Conclusion—To make sense of the BABA standards, one can look back to President Biden's State of the Union address in early 2023. Referring to the projects funded by the infrastructure legislation, he said that "when we do these projects, we're going to Buy American." "Buy American," President Biden declared, "has been the law of the land since 1933. But for too long, past administrations have found ways to get around it. Not anymore." Turning to specifics—the standards that OMB has now finalized—President Biden said: "Tonight, I'm also announcing new standards to require all construction materials used in federal infrastructure projects to be made in America. American-made lumber, glass, drywall, fiber optic cables." More generally, he said, "on my watch, American roads, American bridges, and American highways will be made with American products."

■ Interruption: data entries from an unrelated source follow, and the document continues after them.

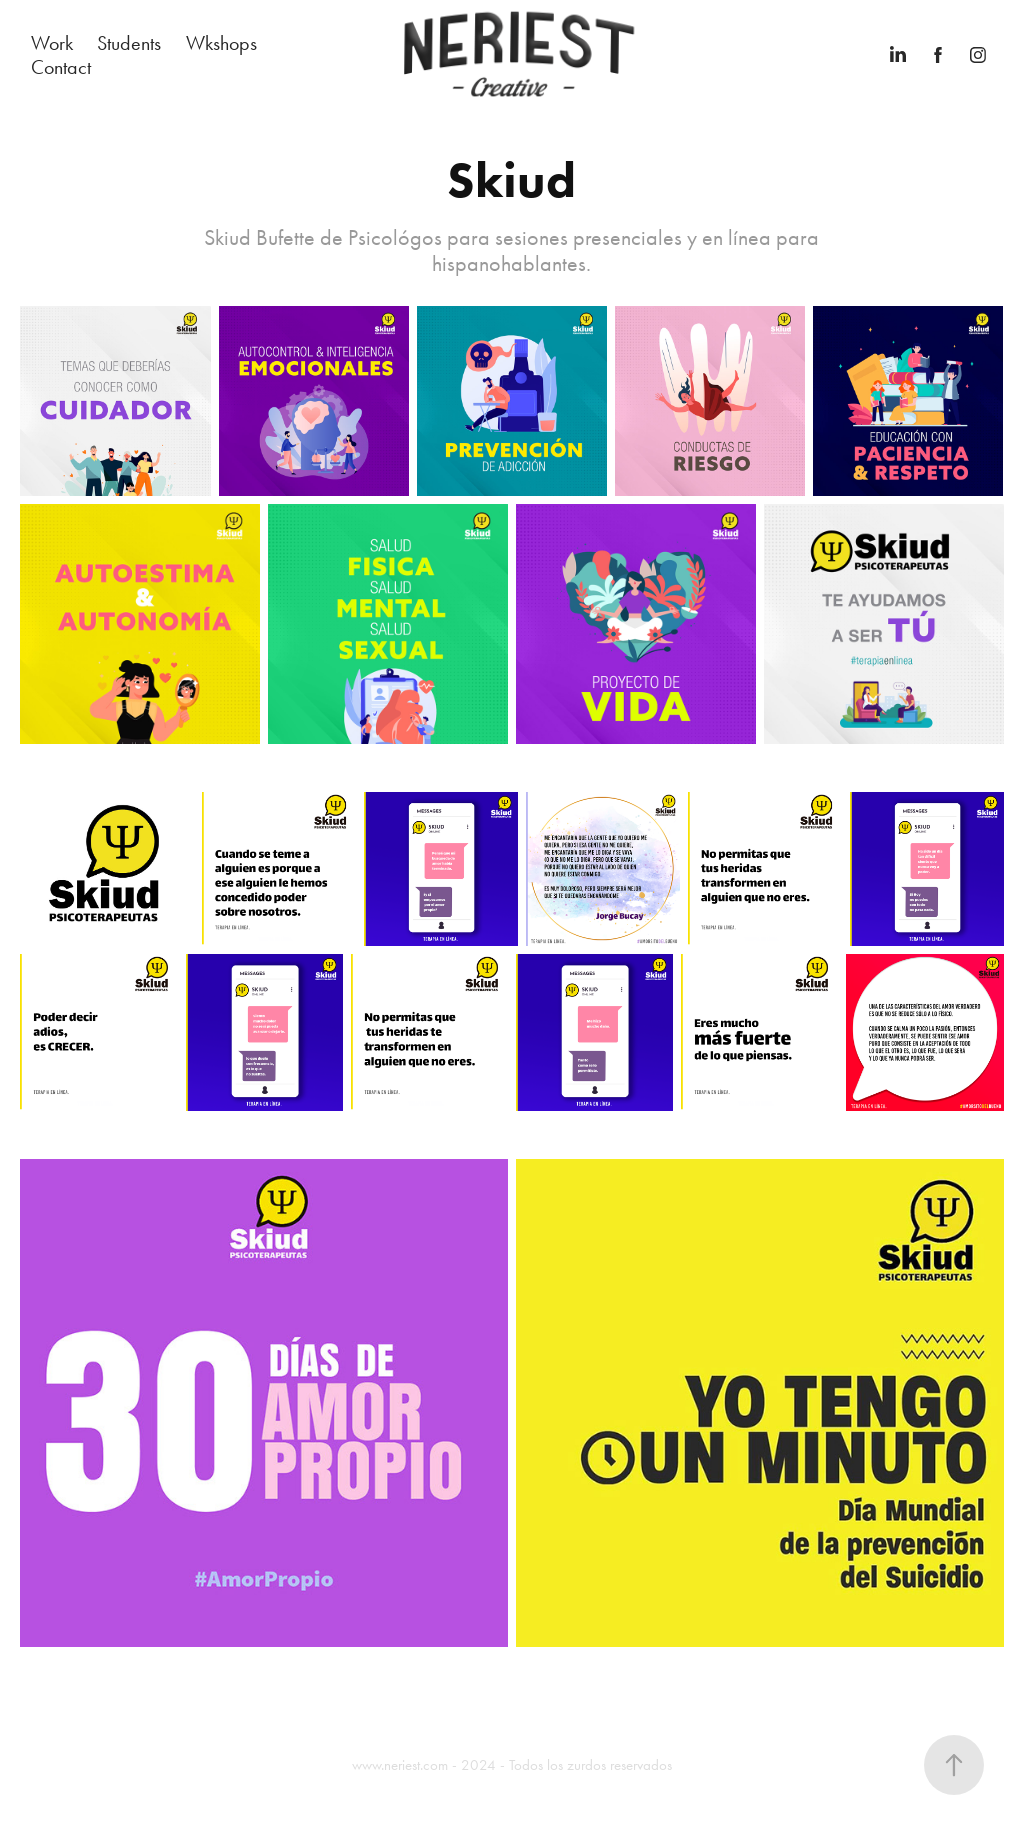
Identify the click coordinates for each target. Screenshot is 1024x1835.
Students (129, 43)
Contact (61, 67)
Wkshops (221, 43)
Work (52, 43)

President's Biden's words help explain OMB's complex BABA guidance. President Biden's address, like the OMB guidance, focused on construction materials, which OMB has said means a few, narrow categories of items, such as glass and optical fiber. That BABA definition of "construction materials" covers fewer products than the preexisting Buy American Act, but the BABA guidance imposes more requirements (e.g., as to how and where manufacture occurs) than the Buy American Act. That contradiction—one legal term, "construction materials," meaning two things in the same regulatory space—is at the center of a complex web of conflicting requirements.

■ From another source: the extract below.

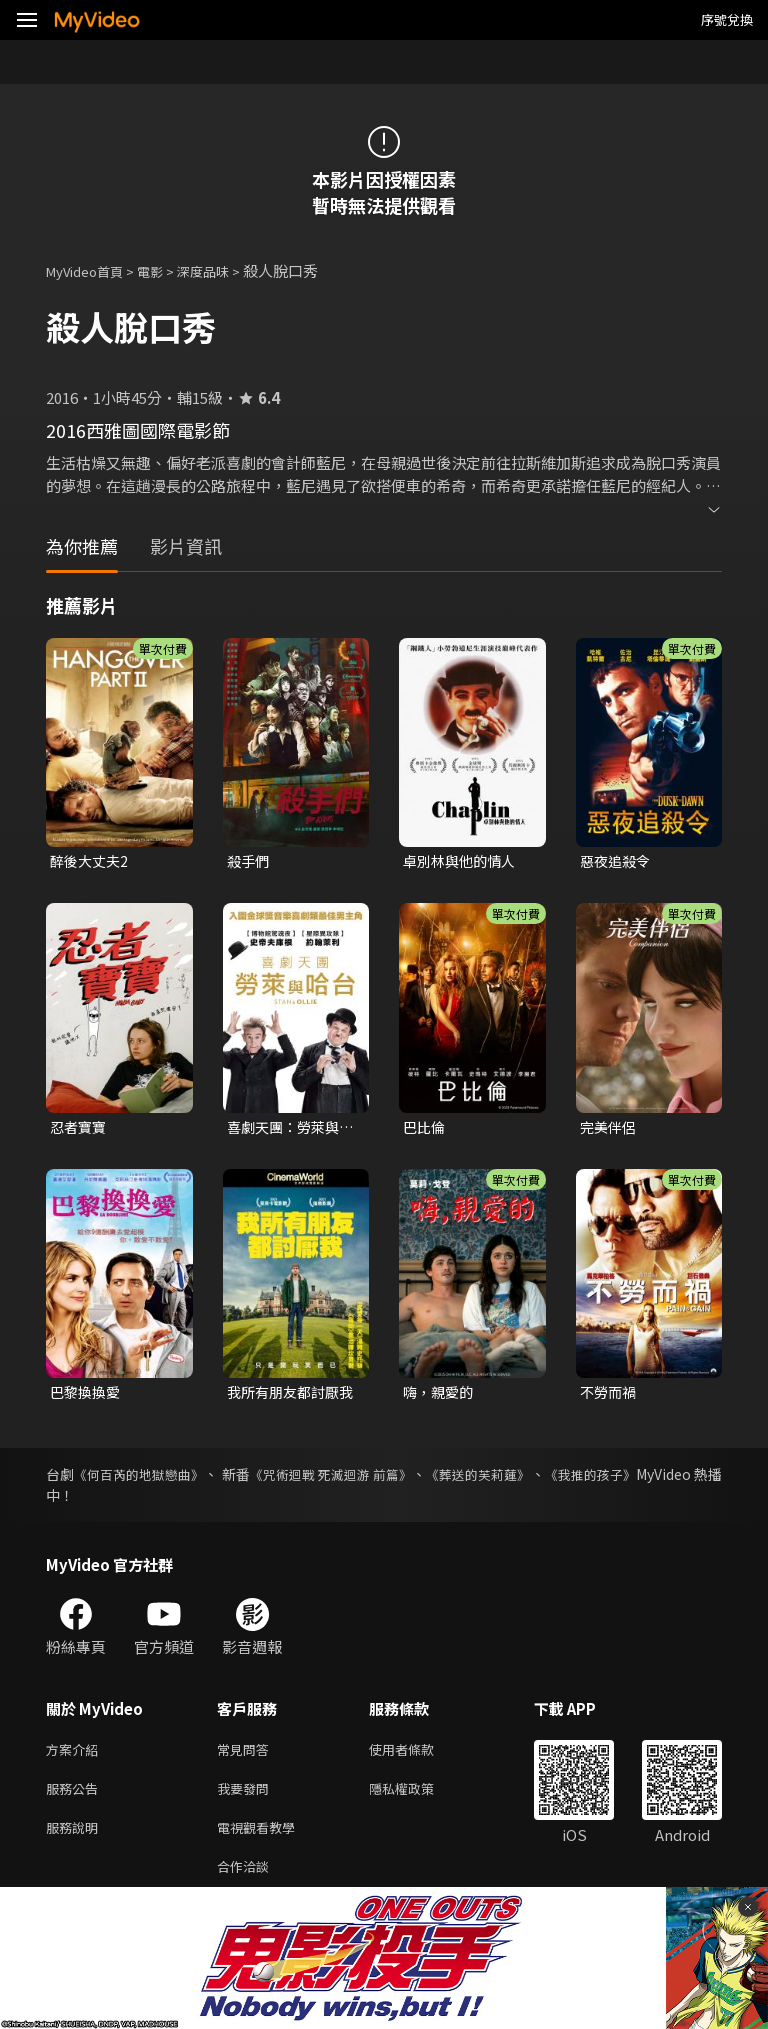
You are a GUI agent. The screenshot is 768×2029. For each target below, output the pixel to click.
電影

Despite warnings that regulatory complexity could slow projects and raise costs, OMB has issued Byzantine guidance that may make compliance very difficult, and may trigger serious disputes. Projects may be stalled as grantees and contractors wrestle with how to understand and comply with the new requirements. Suppliers may struggle to confirm that their products are "Buy America" compliant because the meaning of that term has become so complex, requiring far more information on domestic content, transformation and ultimate use than an item normally carries through the supply chain—as federal regulators have themselves acknowledged in past rulemakings. As a result, enforcement officials may find it difficult to use traditional tools (such as fraud statutes) to enforce BABA's new requirements. At the same time, because the new guidance overrides trade agreements which open state procurement markets (BABA requires a public interest waiver to access those markets), the OMB guidance may trigger government-to-government challenges by trading partners, or state-level bid protests by foreign suppliers that may be locked out of state markets for federally funded infrastructure projects.